BEGIN SOURCE DATA
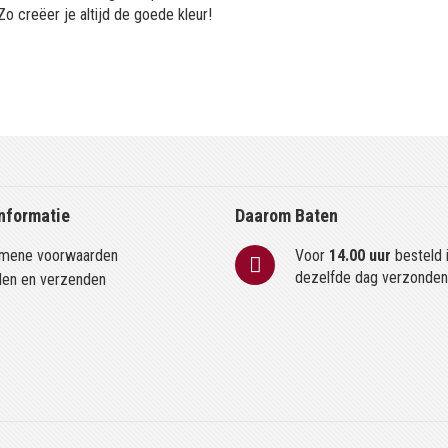
Zo creëer je altijd de goede kleur!
nformatie
Daarom Baten
mene voorwaarden
Voor
14.00 uur
besteld 
dezelfde dag verzonde
len en verzenden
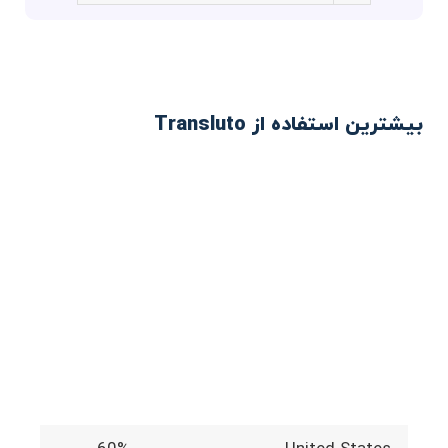
بیشترین استفاده از Transluto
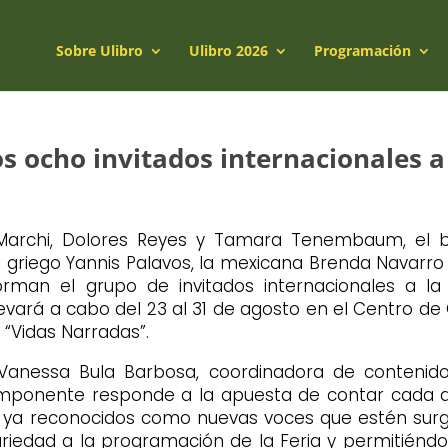
Sobre Ulibro
Ulibro 2026
Programación
 ocho invitados internacionales a
 Marchi, Dolores Reyes y Tamara Tenembaum, el b
 griego Yannis Palavos, la mexicana Brenda Navarro
man el grupo de invitados internacionales a la X
vará a cabo del 23 al 31 de agosto en el Centro de
“Vidas Narradas”.
Vanessa Bula Barbosa, coordinadora de contenido
mponente responde a la apuesta de contar cada a
 ya reconocidos como nuevas voces que estén surg
riedad a la programación de la Feria y permitiéndol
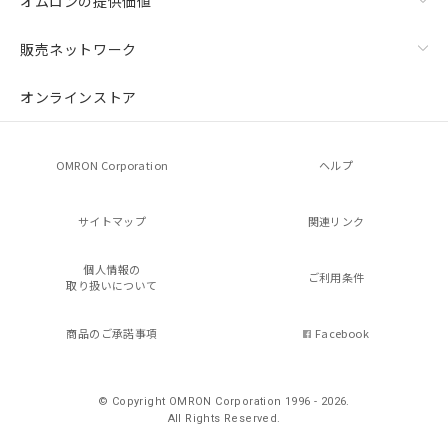
オムロンの提供価値
販売ネットワーク
オンラインストア
OMRON Corporation
ヘルプ
サイトマップ
関連リンク
個人情報の
ご利用条件
取り扱いについて
商品のご承諾事項
Facebook
© Copyright OMRON Corporation 1996 - 2026.
All Rights Reserved.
END SOURCE DATA
### WHAT THE TASK REQUIRES
Where the line with "ya reconocidos como" appears, begin there and transcribe exactly through the last line of the data, leaving all pictures aside.

### SOLUTION TO THE EXERCISE
 ya reconocidos como nuevas voces que estén surg
riedad a la programación de la Feria y permitiéndol
オムロンの提供価値
販売ネットワーク
オンラインストア
OMRON Corporation
ヘルプ
サイトマップ
関連リンク
個人情報の
ご利用条件
取り扱いについて
商品のご承諾事項
Facebook
© Copyright OMRON Corporation 1996 - 2026.
All Rights Reserved.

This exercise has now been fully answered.